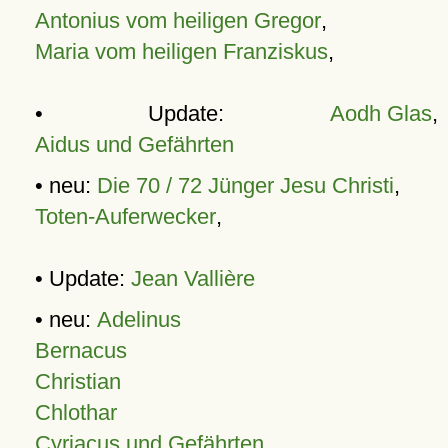
Antonius vom heiligen Gregor
,
Maria vom heiligen Franziskus
,
• Update:
Aodh Glas
,
Aidus und Gefährten
• neu:
Die 70 / 72 Jünger Jesu Christi
,
Toten-Auferwecker
,
• Update:
Jean Vallière
• neu:
Adelinus
Bernacus
Christian
Chlothar
Cyriacus und Gefährten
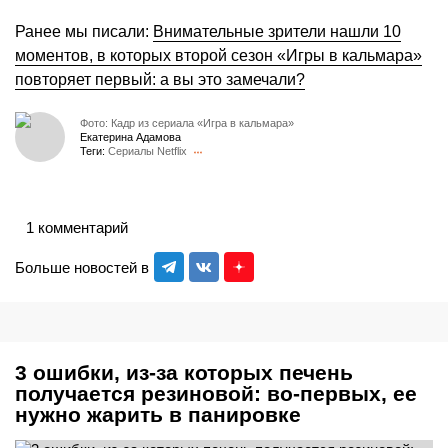
Ранее мы писали:
Внимательные зрители нашли 10
моментов, в которых второй сезон «Игры в кальмара»
повторяет первый: а вы это замечали?
Фото: Кадр из сериала «Игра в кальмара»
Екатерина Адамова
Теги:
Сериалы Netflix
1 комментарий
Больше новостей в
3 ошибки, из-за которых печень
получается резиновой: во-первых, ее
нужно жарить в панировке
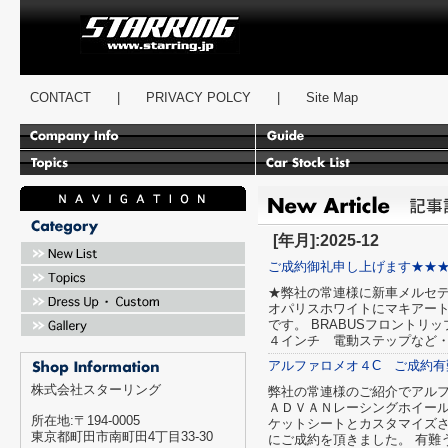
スターリング
CONTACT
|
PRIVACY POLCY
|
Site Map
[年月]:2025-12
ご成約御礼申し上げます★★
★弊社の常連様に新車メルセデス
オパリスホワイトにマキアー
です。 BRABUSフロントリッ
４インチ 電動ステップなど
アルファロメオ４C ご成約有
株式会社スターリング
弊社の常連様のご紹介でアル
ＡＤＶＡＮレーシングホイー
所在地:〒194-0005
ケットシートとカスタマイズさ
東京都町田市南町田4丁目33-30
にご成約を頂きました。 有難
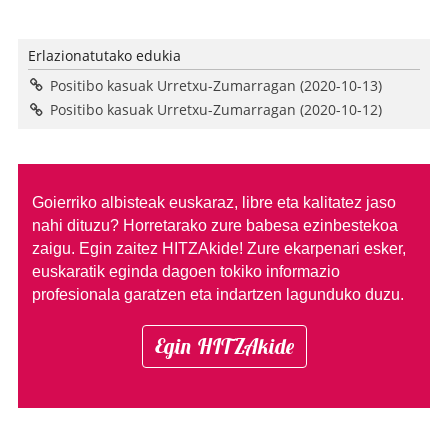
Erlazionatutako edukia
Positibo kasuak Urretxu-Zumarragan (2020-10-13)
Positibo kasuak Urretxu-Zumarragan (2020-10-12)
Goierriko albisteak euskaraz, libre eta kalitatez jaso
nahi dituzu?
Horretarako zure babesa ezinbestekoa
zaigu. Egin zaitez HITZAkide!
Zure ekarpenari esker,
euskaratik eginda dagoen tokiko informazio
profesionala garatzen eta indartzen lagunduko duzu.
Egin HITZAkide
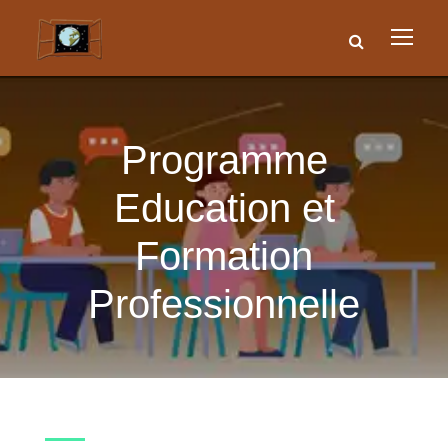
Programme
Education et
Formation
Professionnelle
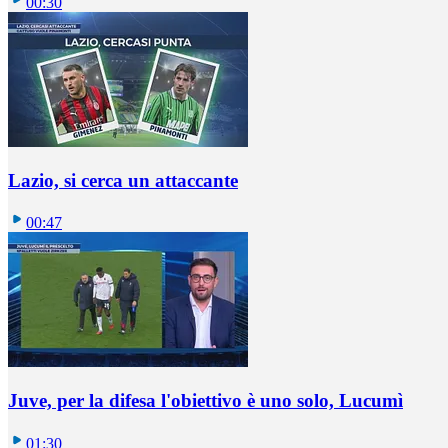
00:30
Lazio, si cerca un attaccante
00:47
Juve, per la difesa l'obiettivo è uno solo, Lucumì
01:30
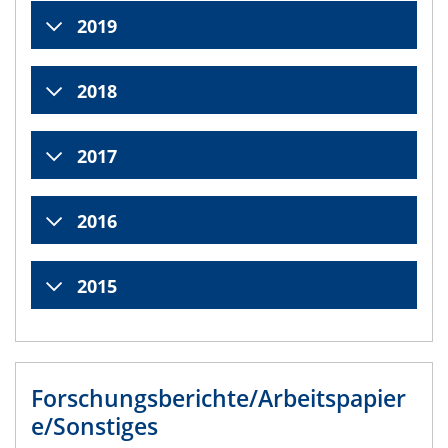
2019
2018
2017
2016
2015
Forschungsberichte/Arbeitspapier
e/Sonstiges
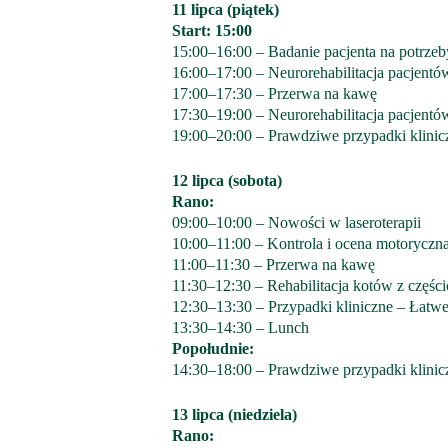
11 lipca (piątek)
Start: 15:00
15:00–16:00 – Badanie pacjenta na potrzeby
16:00–17:00 – Neurorehabilitacja pacjent
17:00–17:30 – Przerwa na kawę
17:30–19:00 – Neurorehabilitacja pacjentó
19:00–20:00 – Prawdziwe przypadki klinicz
12 lipca (sobota)
Rano:
09:00–10:00 – Nowości w laseroterapii
10:00–11:00 – Kontrola i ocena motoryczn
11:00–11:30 – Przerwa na kawę
11:30–12:30 – Rehabilitacja kotów z częś
12:30–13:30 – Przypadki kliniczne – Łatwe
13:30–14:30 – Lunch
Popołudnie:
14:30–18:00 – Prawdziwe przypadki klinicz
13 lipca (niedziela)
Rano:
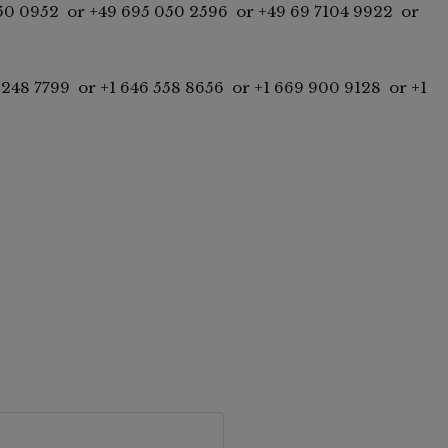
50 0952 or +49 695 050 2596 or +49 69 7104 9922 or
6 248 7799 or +1 646 558 8656 or +1 669 900 9128 or +1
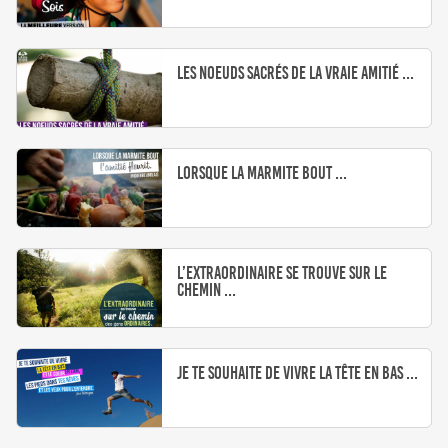
Les noeuds sacrés de la vraie amitié ...
Lorsque la marmite bout ...
L’extraordinaire se trouve sur le
chemin ...
Je te souhaite de vivre la tête en bas ...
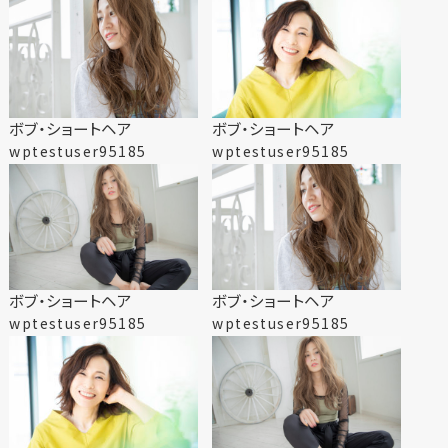
ボブ・ショートヘア
ボブ・ショートヘア
wptestuser95185
wptestuser95185
ボブ・ショートヘア
ボブ・ショートヘア
wptestuser95185
wptestuser95185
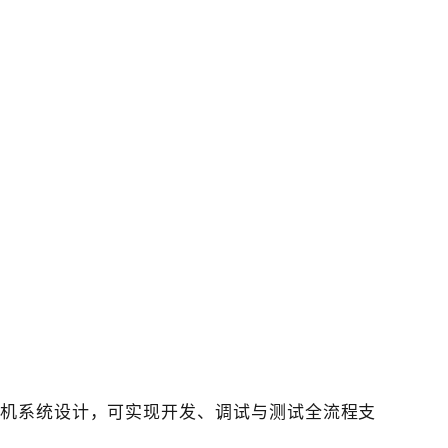
传感器和相机系统设计，可实现开发、调试与测试全流程支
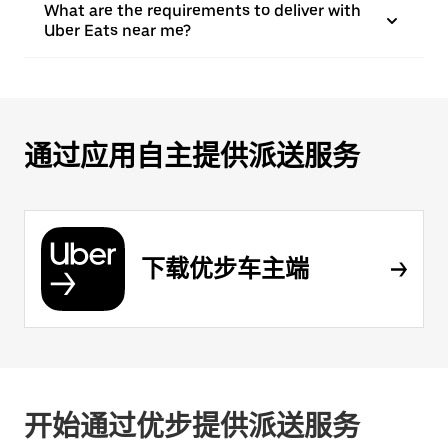
What are the requirements to deliver with
Uber Eats near me?
通过应用自主提供派送服务
下载优步车主端
开始通过优步提供派送服务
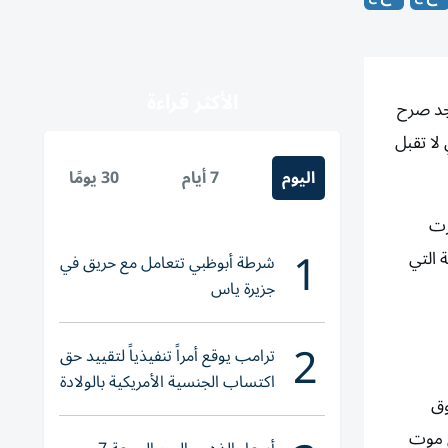
الأكثر قراءة
جد صرح
لا تقبل
اليوم
7 أيام
30 يومًا
رت
1
 التي
شرطة أبوظبي تتعامل مع حريق في
جزيرة ياس
2
ترامب يوقع أمراً تنفيذياً لتقييد حق
اكتساب الجنسية الأمريكية بالولادة
وق
ق موت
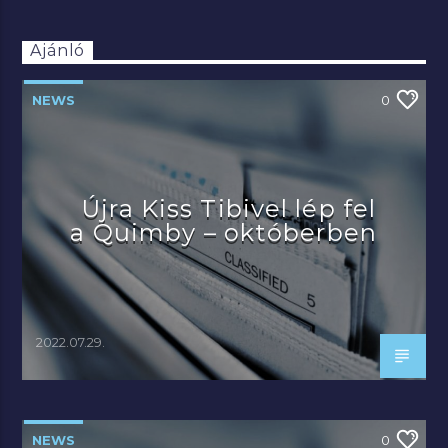
Ajánló
NEWS
0
Újra Kiss Tibivel lép fel
a Quimby – októberben
2022.07.29.
NEWS
0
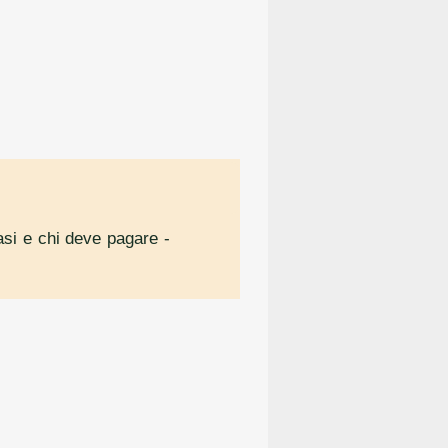
casi e chi deve pagare
-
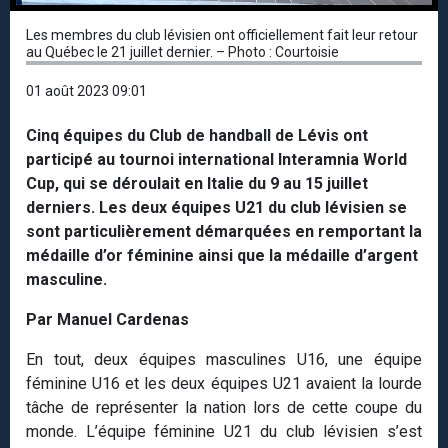
Les membres du club lévisien ont officiellement fait leur retour
au Québec le 21 juillet dernier. – Photo : Courtoisie
01 août 2023 09:01
Cinq équipes du Club de handball de Lévis ont
participé au tournoi international Interamnia World
Cup, qui se déroulait en Italie du 9 au 15 juillet
derniers. Les deux équipes U21 du club lévisien se
sont particulièrement démarquées en remportant la
médaille d’or féminine ainsi que la médaille d’argent
masculine.
Par Manuel Cardenas
En tout, deux équipes masculines U16, une équipe
féminine U16 et les deux équipes U21 avaient la lourde
tâche de représenter la nation lors de cette coupe du
monde. L’équipe féminine U21 du club lévisien s’est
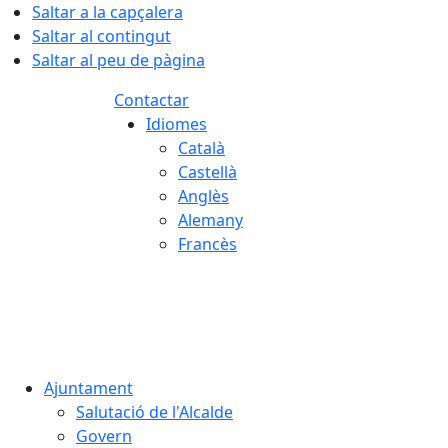
Saltar a la capçalera
Saltar al contingut
Saltar al peu de pàgina
Contactar
Idiomes
Català
Castellà
Anglès
Alemany
Francès
07.08.2026 | 10:35
Ajuntament
Salutació de l'Alcalde
Govern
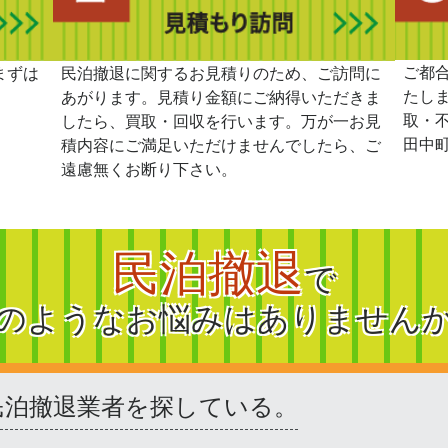
ご都
まずは
民泊撤退に関するお見積りのため、ご訪問に
たし
あがります。見積り金額にご納得いただきま
取・
したら、買取・回収を行います。万が一お見
田中
積内容にご満足いただけませんでしたら、ご
遠慮無くお断り下さい。
民泊撤退
で
のようなお悩みはありません
民泊撤退業者を探している。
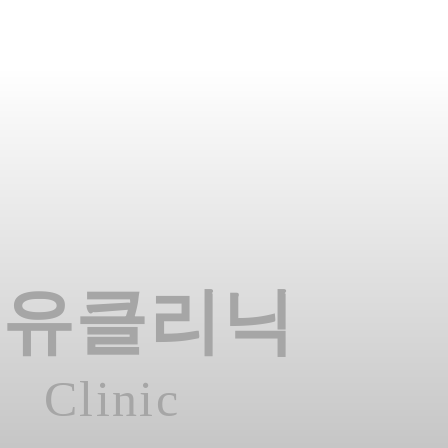
온유클리닉
Clinic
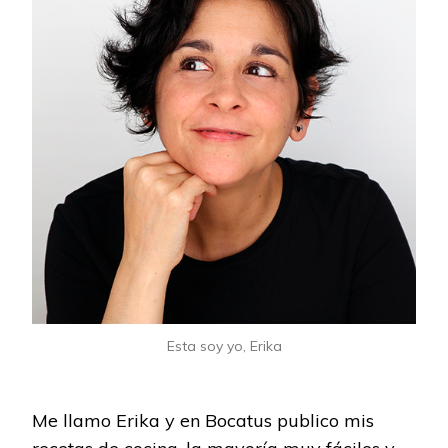
Esta soy yo, Erika
Me llamo Erika y en Bocatus publico mis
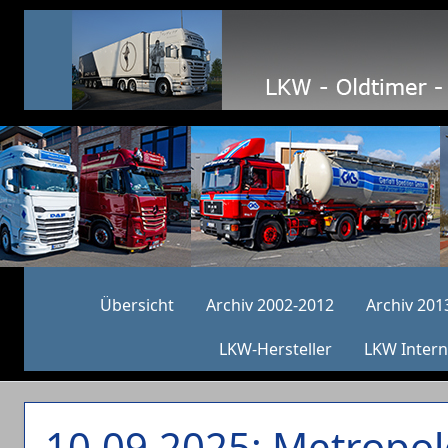
Übersicht
Archiv 2002-2012
Archiv 201
LKW-Hersteller
LKW Intern
10.09.2025: Metropole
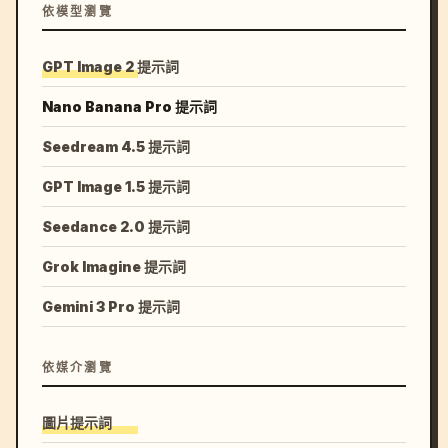
依模型瀏覽
GPT Image 2 提示詞
Nano Banana Pro 提示詞
Seedream 4.5 提示詞
GPT Image 1.5 提示詞
Seedance 2.0 提示詞
Grok Imagine 提示詞
Gemini 3 Pro 提示詞
依媒介瀏覽
圖片提示詞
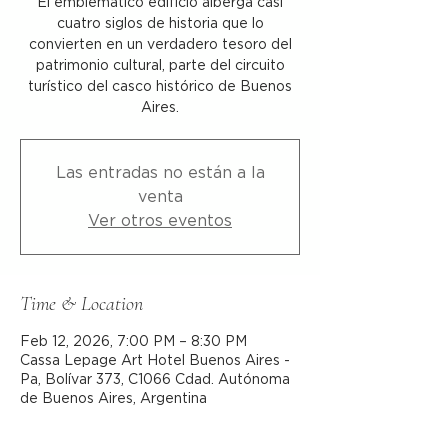
El emblemático edificio alberga casi
cuatro siglos de historia que lo
convierten en un verdadero tesoro del
patrimonio cultural, parte del circuito
turístico del casco histórico de Buenos
Aires.
Las entradas no están a la
venta
Ver otros eventos
Time & Location
Feb 12, 2026, 7:00 PM – 8:30 PM
Cassa Lepage Art Hotel Buenos Aires -
Pa, Bolívar 373, C1066 Cdad. Autónoma
de Buenos Aires, Argentina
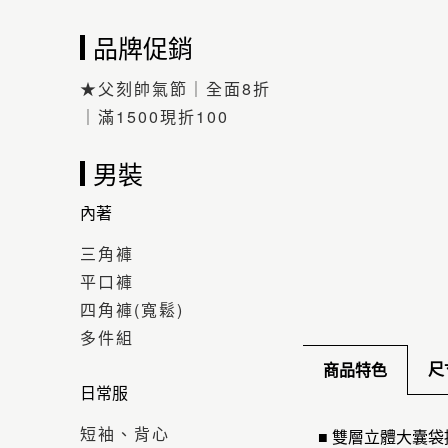
品牌促銷
★父刻帥氣節｜全面8折
｜滿1500現折100
男裝
內著
三角褲
平口褲
四角褲(寬鬆)
多件組
尺
商品特色
日常服
短袖、背心
■ 雙層立體大囊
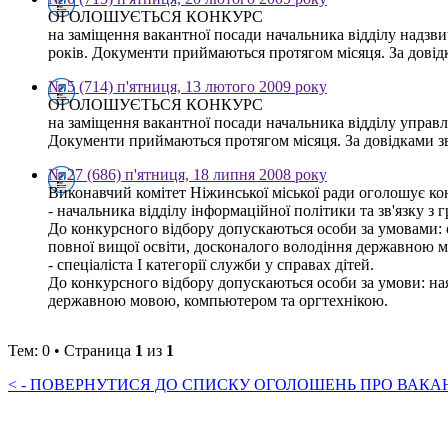
ОГОЛОШУЄТЬСЯ КОНКУРС
на заміщення вакантної посади начальника відділу надзви
років. Документи приймаються протягом місяця. За довідк
№ 5 (714) п'ятниця, 13 лютого 2009 року
ОГОЛОШУЄТЬСЯ КОНКУРС
на заміщення вакантної посади начальника відділу управл
Документи приймаються протягом місяця. За довідками зве
№ 27 (686) п'ятниця, 18 липня 2008 року
Виконавчий комітет Ніжинської міської ради оголошує ко
- начальника відділу інформаційної політики та зв'язку з 
До конкурсного відбору допускаються особи за умовами: 
повної вищої освіти, досконалого володіння державною м
- спеціаліста І категорії служби у справах дітей.
До конкурсного відбору допускаються особи за умови: ная
державною мовою, компьютером та оргтехнікою.
Тем: 0 • Страница
1
из
1
< - ПОВЕРНУТИСЯ ДО СПИСКУ ОГОЛОШЕНЬ ПРО ВАКАНС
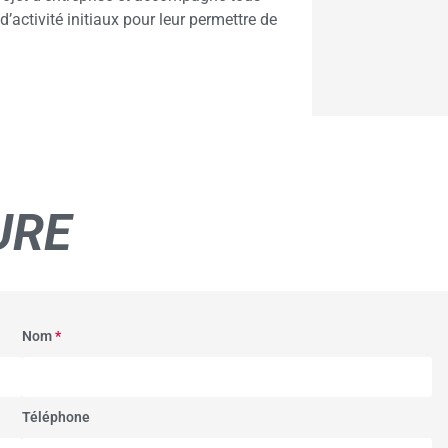
d’activité initiaux pour leur permettre de
URE
Nom
*
Téléphone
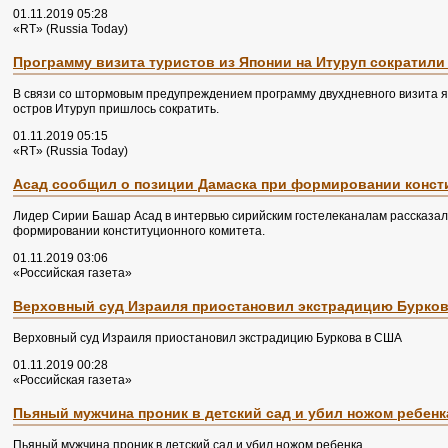
01.11.2019 05:28
«RT» (Russia Today)
Программу визита туристов из Японии на Итуруп сократили
В связи со штормовым предупреждением программу двухдневного визита яп
остров Итуруп пришлось сократить.
01.11.2019 05:15
«RT» (Russia Today)
Асад сообщил о позиции Дамаска при формировании конст
Лидер Сирии Башар Асад в интервью сирийским гостелеканалам рассказал
формировании конституционного комитета.
01.11.2019 03:06
«Российская газета»
Верховный суд Израиля приостановил экстрадицию Бурко
Верховный суд Израиля приостановил экстрадицию Буркова в США
01.11.2019 00:28
«Российская газета»
Пьяный мужчина проник в детский сад и убил ножом ребенк
Пьяный мужчина проник в детский сад и убил ножом ребенка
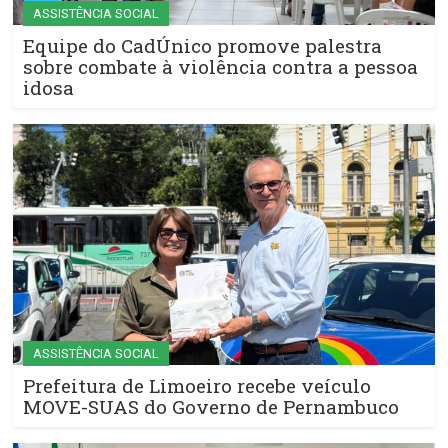
ASSISTÊNCIA SOCIAL
Equipe do CadÚnico promove palestra
sobre combate à violência contra a pessoa
idosa
ASSISTÊNCIA SOCIAL
Prefeitura de Limoeiro recebe veículo
MOVE-SUAS do Governo de Pernambuco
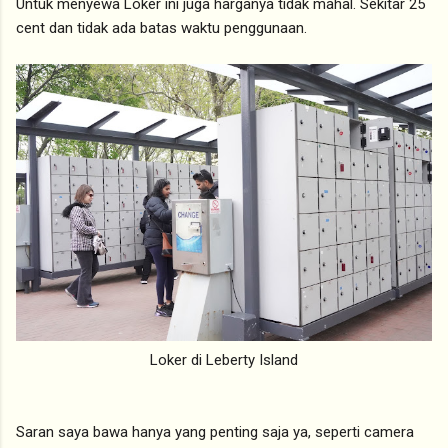
Untuk menyewa Loker ini juga harganya tidak mahal. Sekitar 25
cent dan tidak ada batas waktu penggunaan.
Loker di Leberty Island
Saran saya bawa hanya yang penting saja ya, seperti camera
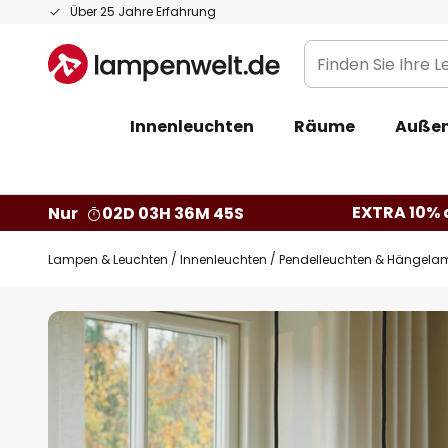
Zum
Über 25 Jahre Erfahrung
Inhalt
Finden
springen
Sie
Ihre
Innenleuchten
Räume
Außen
Leuchte...
EXTRA 10% a
Nur
02D 03H 36M 44S
Lampen & Leuchten
Innenleuchten
Pendelleuchten & Hängela
Zum
Ende
der
Bildgalerie
springen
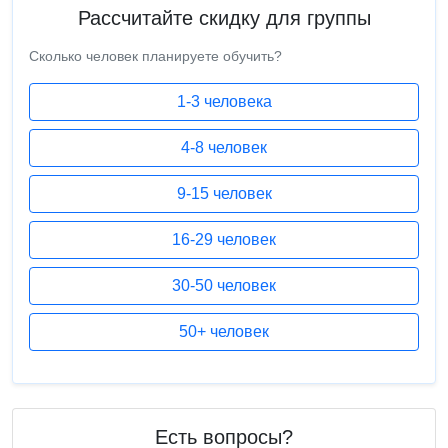
Рассчитайте скидку для группы
Сколько человек планируете обучить?
1-3 человека
4-8 человек
9-15 человек
16-29 человек
30-50 человек
50+ человек
Есть вопросы?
━━━━━━━━━━━━━━━━━━━━
* **What you are asked to do**:
Among the entries above, locate the line with "1 комментарий" and the line with "11 lipca (piątek)". Give those two lines and all lines between them again, exactly, leaving out the pictures.

* **Exercise answer**:
1 комментарий
Больше новостей в
3 ошибки, из-за которых печень
получается резиновой: во-первых, ее
нужно жарить в панировке
スターリング
CONTACT
|
PRIVACY POLCY
|
Site Map
[年月]:2025-12
ご成約御礼申し上げます★★
★弊社の常連様に新車メルセデス
オパリスホワイトにマキアー
です。 BRABUSフロントリッ
４インチ 電動ステップなど
アルファロメオ４C ご成約有
株式会社スターリング
弊社の常連様のご紹介でアル
ＡＤＶＡＮレーシングホイー
所在地:〒194-0005
ケットシートとカスタマイズさ
東京都町田市南町田4丁目33-30
にご成約を頂きました。 有難
Erlazionatutako edukia
Positibo kasuak Urretxu-Zumarragan (2020-10-13)
Positibo kasuak Urretxu-Zumarragan (2020-10-12)
Goierriko albisteak euskaraz, libre eta kalitatez jaso
nahi dituzu?
Horretarako zure babesa ezinbestekoa
zaigu. Egin zaitez HITZAkide!
Zure ekarpenari esker,
euskaratik eginda dagoen tokiko informazio
profesionala garatzen eta indartzen lagunduko duzu.
Egin HITZAkide
Programme
Education et
Formation
Professionnelle
00:30
Lazio, si cerca un attaccante
00:47
Juve, per la difesa l'obiettivo è uno solo, Lucumì
01:30
2019
2018
2017
2016
2015
Forschungsberichte/Arbeitspapier
e/Sonstiges
11 lipca (piątek)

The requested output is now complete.